■ PROBLEM TO WORK ON ■
Starting at the first line and ending at the last, output the data exactly.

Collected data:
========================
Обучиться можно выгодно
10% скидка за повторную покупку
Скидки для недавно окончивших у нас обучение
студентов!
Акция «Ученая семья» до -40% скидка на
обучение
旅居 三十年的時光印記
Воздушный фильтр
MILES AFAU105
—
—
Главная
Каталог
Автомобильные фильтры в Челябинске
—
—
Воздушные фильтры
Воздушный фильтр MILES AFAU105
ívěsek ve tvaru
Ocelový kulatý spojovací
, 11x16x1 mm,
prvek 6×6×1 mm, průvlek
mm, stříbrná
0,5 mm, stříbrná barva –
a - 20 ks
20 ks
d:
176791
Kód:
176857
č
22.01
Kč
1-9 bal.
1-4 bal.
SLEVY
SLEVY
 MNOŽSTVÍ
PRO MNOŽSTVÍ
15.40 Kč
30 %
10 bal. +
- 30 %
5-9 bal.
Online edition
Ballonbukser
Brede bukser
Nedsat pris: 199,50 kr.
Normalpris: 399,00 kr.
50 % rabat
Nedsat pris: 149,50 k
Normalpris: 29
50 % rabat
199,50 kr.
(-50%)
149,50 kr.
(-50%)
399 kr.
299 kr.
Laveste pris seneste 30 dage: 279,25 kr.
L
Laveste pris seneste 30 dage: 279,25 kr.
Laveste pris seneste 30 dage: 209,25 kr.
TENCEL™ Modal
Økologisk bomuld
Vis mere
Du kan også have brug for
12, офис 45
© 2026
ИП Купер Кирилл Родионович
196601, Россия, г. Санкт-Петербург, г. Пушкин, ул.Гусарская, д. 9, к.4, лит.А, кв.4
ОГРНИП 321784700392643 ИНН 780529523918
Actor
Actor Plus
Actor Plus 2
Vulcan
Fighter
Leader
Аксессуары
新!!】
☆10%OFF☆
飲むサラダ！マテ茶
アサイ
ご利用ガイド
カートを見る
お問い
========================
■ RESULT ■
Обучиться можно выгодно
10% скидка за повторную покупку
Скидки для недавно окончивших у нас обучение
студентов!
Акция «Ученая семья» до -40% скидка на
обучение
旅居 三十年的時光印記
Воздушный фильтр
MILES AFAU105
—
—
Главная
Каталог
Автомобильные фильтры в Челябинске
—
—
Воздушные фильтры
Воздушный фильтр MILES AFAU105
ívěsek ve tvaru
Ocelový kulatý spojovací
, 11x16x1 mm,
prvek 6×6×1 mm, průvlek
mm, stříbrná
0,5 mm, stříbrná barva –
a - 20 ks
20 ks
d:
176791
Kód:
176857
č
22.01
Kč
1-9 bal.
1-4 bal.
SLEVY
SLEVY
 MNOŽSTVÍ
PRO MNOŽSTVÍ
15.40 Kč
30 %
10 bal. +
- 30 %
5-9 bal.
Online edition
Ballonbukser
Brede bukser
Nedsat pris: 199,50 kr.
Normalpris: 399,00 kr.
50 % rabat
Nedsat pris: 149,50 k
Normalpris: 29
50 % rabat
199,50 kr.
(-50%)
149,50 kr.
(-50%)
399 kr.
299 kr.
Laveste pris seneste 30 dage: 279,25 kr.
L
Laveste pris seneste 30 dage: 279,25 kr.
Laveste pris seneste 30 dage: 209,25 kr.
TENCEL™ Modal
Økologisk bomuld
Vis mere
Du kan også have brug for
12, офис 45
© 2026
ИП Купер Кирилл Родионович
196601, Россия, г. Санкт-Петербург, г. Пушкин, ул.Гусарская, д. 9, к.4, лит.А, кв.4
ОГРНИП 321784700392643 ИНН 780529523918
Actor
Actor Plus
Actor Plus 2
Vulcan
Fighter
Leader
Аксессуары
新!!】
☆10%OFF☆
飲むサラダ！マテ茶
アサイ
ご利用ガイド
カートを見る
お問い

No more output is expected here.